The 2010 Healthcare Act has generated a lot of questions. Over the course of the next few weeks I thought I would share with you some of the questions that I have been asked and the answers I have found. This week I was asked the definition of “unearned income” and how it applies to the 3.8% surtax levied to help pay for insuring all of America.
My initial thought was unearned income is usually dividends and interest, but the first place I looked to confirm this thought included the word “investments”. Investments to me mean rental real estate and partnerships that people are passively involved in. Could the intention really be to tax that income at 3.8%?
After pondering that for a while, I decided it wouldn’t be that bad because most rentals report a loss after they factor in depreciation expense. But the ugly truth reads like this…..
Net investment income for surtax purposes is interest, dividends, royalties, rents and gross income from trade or business involving passive activities and net gain from disposition of property (other than property held in trade or business).

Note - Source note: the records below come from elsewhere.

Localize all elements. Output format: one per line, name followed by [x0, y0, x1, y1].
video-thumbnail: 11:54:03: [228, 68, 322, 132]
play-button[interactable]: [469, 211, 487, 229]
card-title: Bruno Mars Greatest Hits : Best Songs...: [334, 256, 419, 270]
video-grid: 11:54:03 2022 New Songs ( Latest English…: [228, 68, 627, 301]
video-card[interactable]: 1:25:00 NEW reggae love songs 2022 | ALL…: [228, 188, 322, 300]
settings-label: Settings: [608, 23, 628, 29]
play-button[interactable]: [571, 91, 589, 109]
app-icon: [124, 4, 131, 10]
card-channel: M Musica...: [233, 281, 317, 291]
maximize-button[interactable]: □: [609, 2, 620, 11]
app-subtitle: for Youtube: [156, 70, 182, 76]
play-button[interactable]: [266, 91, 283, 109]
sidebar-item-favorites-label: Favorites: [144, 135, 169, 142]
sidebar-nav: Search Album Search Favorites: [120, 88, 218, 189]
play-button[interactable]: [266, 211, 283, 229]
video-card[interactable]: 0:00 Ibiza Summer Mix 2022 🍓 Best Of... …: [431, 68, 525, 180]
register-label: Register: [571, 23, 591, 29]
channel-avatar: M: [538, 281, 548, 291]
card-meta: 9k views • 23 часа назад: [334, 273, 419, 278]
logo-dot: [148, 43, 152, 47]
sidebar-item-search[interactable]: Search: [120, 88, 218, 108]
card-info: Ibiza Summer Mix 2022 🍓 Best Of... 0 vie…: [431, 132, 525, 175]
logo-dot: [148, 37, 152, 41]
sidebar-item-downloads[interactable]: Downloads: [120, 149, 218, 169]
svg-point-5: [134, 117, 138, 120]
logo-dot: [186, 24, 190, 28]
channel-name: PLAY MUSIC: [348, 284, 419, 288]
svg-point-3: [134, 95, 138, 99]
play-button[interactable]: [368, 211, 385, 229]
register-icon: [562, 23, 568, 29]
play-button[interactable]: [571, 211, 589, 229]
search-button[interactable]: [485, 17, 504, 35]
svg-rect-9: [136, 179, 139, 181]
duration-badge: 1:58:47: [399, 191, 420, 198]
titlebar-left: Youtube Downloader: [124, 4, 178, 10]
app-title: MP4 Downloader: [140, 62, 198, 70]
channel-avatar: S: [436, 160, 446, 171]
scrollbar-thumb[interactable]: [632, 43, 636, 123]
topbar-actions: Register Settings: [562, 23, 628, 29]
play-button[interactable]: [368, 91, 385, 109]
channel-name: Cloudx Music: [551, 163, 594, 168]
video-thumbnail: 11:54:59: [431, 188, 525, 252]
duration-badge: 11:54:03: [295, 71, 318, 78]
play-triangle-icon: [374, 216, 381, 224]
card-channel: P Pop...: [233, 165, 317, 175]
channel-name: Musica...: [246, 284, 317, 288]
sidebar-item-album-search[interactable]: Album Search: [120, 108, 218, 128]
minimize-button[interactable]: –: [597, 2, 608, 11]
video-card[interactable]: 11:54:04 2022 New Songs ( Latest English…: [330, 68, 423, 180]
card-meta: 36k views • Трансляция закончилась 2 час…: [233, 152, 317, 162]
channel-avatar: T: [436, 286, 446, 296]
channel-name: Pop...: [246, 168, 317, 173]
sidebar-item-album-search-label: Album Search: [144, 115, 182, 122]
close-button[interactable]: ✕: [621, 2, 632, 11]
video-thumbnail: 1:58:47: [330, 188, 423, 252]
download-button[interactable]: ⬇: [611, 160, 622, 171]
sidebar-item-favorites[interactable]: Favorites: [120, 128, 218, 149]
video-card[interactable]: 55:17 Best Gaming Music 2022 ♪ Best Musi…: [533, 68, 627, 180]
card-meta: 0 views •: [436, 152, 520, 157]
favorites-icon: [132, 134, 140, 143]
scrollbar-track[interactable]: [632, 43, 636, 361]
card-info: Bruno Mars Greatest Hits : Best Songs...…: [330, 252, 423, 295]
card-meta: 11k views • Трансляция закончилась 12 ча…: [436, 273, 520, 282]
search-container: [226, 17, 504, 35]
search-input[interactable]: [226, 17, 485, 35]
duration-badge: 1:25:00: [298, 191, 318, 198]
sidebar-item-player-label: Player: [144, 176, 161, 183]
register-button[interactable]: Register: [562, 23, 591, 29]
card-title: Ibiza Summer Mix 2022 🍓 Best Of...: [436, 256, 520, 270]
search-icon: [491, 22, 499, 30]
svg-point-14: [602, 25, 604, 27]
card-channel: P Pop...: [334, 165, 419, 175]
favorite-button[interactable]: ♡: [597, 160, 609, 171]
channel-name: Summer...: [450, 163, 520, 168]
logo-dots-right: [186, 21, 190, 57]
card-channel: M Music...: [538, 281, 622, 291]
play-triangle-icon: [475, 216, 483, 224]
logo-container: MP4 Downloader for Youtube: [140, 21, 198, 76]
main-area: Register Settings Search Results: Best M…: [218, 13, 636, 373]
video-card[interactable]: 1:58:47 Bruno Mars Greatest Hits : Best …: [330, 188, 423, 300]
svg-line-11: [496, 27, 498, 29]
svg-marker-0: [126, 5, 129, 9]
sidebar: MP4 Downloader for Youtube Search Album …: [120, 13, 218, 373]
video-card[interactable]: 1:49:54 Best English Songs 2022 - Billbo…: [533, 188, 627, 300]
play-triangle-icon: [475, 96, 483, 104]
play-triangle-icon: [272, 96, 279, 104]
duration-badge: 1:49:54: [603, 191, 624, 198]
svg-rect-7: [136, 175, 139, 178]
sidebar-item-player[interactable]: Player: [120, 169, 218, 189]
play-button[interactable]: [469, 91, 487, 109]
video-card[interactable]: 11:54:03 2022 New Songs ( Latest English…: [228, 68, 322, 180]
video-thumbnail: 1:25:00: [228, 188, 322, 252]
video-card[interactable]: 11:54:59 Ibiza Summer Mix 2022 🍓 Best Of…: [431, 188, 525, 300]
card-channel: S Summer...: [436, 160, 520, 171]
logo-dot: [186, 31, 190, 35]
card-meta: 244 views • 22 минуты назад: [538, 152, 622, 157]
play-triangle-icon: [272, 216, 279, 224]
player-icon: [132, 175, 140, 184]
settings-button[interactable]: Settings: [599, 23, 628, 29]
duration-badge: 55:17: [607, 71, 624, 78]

If I am reading this right it means that if you receiving passive income from a partnership you formed for your rental properties then you will be subject to the 3.8% surtax on the GROSS INCOME. As with all things having to do with the tax code there is a formula. So the first step is it only applies to you if you are a high income wage earner. That magic number if you are married filing joint is $250,000. The next step would be to determine what your Adjusted Gross Income is. That would be the amount on the last line of page 1 of your Form 1040. Multiply the amount over $250,000 by 3.8%. Next add up your investment income and multiply that by 3.8%. Next compare those two amounts, whichever is the smaller amount is the surtax you will pay.
Thankfully the surcharge isn’t in effect until 2013!